Entries taken from a collection:

^^^^^^^^

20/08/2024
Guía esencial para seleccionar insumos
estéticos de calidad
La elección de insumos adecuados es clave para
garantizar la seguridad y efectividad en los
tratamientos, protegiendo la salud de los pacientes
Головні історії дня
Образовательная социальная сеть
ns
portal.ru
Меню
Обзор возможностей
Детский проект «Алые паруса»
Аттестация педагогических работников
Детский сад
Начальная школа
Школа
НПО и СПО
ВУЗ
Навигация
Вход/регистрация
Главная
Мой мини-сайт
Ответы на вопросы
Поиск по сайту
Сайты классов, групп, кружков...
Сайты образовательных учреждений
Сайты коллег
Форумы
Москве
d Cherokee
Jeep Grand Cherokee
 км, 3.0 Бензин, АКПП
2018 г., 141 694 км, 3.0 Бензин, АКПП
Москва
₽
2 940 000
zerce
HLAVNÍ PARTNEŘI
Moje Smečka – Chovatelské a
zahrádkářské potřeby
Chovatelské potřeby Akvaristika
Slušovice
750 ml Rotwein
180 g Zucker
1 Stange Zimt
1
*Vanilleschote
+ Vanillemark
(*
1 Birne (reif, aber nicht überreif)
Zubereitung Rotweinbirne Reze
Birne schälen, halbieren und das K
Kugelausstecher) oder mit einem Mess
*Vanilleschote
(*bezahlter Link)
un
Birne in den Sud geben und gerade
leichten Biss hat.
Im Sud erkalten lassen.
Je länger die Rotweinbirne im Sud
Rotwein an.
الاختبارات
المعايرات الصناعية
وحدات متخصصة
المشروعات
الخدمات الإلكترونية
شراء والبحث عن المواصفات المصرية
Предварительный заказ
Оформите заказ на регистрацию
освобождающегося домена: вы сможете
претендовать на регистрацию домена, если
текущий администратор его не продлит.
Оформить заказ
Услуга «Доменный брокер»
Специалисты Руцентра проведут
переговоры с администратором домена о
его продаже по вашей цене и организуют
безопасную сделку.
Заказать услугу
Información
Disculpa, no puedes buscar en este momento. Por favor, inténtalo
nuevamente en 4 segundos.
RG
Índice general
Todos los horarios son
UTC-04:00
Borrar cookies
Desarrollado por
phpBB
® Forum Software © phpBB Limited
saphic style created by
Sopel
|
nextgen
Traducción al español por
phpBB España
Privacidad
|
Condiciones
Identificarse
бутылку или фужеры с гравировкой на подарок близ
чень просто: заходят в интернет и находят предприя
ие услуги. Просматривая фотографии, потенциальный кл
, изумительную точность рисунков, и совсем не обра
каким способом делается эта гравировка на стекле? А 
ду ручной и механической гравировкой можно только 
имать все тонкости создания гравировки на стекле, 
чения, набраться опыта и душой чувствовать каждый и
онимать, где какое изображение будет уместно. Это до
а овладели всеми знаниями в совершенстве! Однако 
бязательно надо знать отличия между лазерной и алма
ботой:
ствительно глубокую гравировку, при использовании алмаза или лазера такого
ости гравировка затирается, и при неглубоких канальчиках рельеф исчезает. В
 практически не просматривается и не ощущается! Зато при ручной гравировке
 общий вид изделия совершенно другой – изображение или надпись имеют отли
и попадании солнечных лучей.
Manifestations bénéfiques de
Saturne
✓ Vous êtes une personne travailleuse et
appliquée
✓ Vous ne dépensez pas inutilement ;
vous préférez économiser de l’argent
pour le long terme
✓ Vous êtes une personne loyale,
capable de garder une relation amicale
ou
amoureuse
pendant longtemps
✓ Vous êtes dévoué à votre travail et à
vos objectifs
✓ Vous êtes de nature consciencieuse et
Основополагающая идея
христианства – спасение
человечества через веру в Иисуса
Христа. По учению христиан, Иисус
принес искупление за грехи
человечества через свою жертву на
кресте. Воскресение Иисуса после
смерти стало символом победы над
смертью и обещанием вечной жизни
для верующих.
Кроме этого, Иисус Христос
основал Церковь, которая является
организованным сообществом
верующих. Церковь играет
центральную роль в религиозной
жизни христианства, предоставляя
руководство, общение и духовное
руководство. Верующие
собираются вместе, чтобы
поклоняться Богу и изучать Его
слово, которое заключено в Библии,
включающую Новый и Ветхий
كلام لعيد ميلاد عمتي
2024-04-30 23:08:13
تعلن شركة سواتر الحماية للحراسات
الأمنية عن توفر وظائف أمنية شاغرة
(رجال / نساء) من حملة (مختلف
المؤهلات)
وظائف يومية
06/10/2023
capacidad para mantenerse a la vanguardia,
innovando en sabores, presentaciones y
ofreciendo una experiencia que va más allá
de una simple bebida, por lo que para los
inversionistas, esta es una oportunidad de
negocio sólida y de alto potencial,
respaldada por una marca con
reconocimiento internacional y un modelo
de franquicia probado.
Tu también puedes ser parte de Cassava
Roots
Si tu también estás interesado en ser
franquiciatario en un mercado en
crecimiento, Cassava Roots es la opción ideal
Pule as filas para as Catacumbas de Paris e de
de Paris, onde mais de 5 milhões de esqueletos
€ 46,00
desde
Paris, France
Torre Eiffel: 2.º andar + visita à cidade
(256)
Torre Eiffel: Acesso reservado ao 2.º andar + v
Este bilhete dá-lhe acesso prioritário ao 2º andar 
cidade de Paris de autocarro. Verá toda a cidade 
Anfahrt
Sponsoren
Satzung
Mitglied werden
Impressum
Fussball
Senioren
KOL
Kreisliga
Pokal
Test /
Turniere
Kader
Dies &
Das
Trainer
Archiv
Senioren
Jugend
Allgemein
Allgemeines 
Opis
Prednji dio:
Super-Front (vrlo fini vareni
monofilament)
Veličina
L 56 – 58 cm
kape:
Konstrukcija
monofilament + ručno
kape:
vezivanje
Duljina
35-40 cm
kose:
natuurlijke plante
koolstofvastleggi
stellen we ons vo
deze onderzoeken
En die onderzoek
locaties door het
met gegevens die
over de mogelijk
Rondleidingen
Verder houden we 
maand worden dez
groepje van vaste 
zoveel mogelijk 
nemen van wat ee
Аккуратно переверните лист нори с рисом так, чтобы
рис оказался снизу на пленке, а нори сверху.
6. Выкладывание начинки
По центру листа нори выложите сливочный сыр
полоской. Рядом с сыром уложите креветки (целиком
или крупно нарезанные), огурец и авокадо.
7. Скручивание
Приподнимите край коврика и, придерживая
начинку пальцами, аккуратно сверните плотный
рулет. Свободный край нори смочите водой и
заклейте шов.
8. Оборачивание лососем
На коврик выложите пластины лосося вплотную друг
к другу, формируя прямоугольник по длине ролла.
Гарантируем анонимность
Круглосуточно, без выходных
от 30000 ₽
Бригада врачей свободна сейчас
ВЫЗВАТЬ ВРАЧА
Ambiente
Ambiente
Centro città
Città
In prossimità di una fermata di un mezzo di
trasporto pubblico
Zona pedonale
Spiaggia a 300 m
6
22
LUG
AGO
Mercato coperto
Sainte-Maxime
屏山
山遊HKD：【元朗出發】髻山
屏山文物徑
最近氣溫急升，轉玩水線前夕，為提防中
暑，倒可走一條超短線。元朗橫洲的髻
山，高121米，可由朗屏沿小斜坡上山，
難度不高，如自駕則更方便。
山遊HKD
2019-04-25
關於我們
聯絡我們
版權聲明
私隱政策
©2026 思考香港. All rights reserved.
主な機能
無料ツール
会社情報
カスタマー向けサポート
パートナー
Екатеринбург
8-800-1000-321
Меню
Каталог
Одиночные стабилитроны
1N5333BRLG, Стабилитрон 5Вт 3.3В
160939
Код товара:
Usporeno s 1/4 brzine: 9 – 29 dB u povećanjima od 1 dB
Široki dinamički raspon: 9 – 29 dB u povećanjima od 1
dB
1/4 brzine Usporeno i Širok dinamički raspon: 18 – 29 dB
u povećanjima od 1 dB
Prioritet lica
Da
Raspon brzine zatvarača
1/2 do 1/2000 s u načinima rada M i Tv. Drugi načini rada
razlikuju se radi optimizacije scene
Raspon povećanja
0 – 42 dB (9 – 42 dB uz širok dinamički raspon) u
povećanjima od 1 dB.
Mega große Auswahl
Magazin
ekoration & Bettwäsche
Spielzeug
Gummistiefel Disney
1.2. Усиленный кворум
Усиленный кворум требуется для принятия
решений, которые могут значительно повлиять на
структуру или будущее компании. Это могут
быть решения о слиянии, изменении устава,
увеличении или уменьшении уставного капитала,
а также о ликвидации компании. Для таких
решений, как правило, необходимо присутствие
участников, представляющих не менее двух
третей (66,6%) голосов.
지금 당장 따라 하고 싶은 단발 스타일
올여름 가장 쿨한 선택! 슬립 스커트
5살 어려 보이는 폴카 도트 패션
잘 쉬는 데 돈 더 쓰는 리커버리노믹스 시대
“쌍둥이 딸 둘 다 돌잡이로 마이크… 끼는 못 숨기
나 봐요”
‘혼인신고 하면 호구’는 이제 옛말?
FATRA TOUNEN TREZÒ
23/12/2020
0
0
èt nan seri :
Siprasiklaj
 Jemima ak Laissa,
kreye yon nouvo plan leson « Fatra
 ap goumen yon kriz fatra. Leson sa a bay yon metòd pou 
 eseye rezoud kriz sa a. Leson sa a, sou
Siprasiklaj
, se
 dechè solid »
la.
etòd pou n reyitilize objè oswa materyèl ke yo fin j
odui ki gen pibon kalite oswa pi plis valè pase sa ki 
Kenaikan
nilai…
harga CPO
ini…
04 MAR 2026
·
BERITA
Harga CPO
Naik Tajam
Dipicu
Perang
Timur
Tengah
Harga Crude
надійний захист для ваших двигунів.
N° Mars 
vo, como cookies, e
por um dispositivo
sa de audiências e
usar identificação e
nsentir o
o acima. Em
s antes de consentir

^^^^^^^^

• [WORK INSTRUCTION]: Above are the records; print exactly the lines from the line with "2024-04-30 23:08:13" to the line with "ofreciendo una experiencia que va más allá", including both, and nothing else.

• [TASK ANSWER]:
2024-04-30 23:08:13
تعلن شركة سواتر الحماية للحراسات
الأمنية عن توفر وظائف أمنية شاغرة
(رجال / نساء) من حملة (مختلف
المؤهلات)
وظائف يومية
06/10/2023
capacidad para mantenerse a la vanguardia,
innovando en sabores, presentaciones y
ofreciendo una experiencia que va más allá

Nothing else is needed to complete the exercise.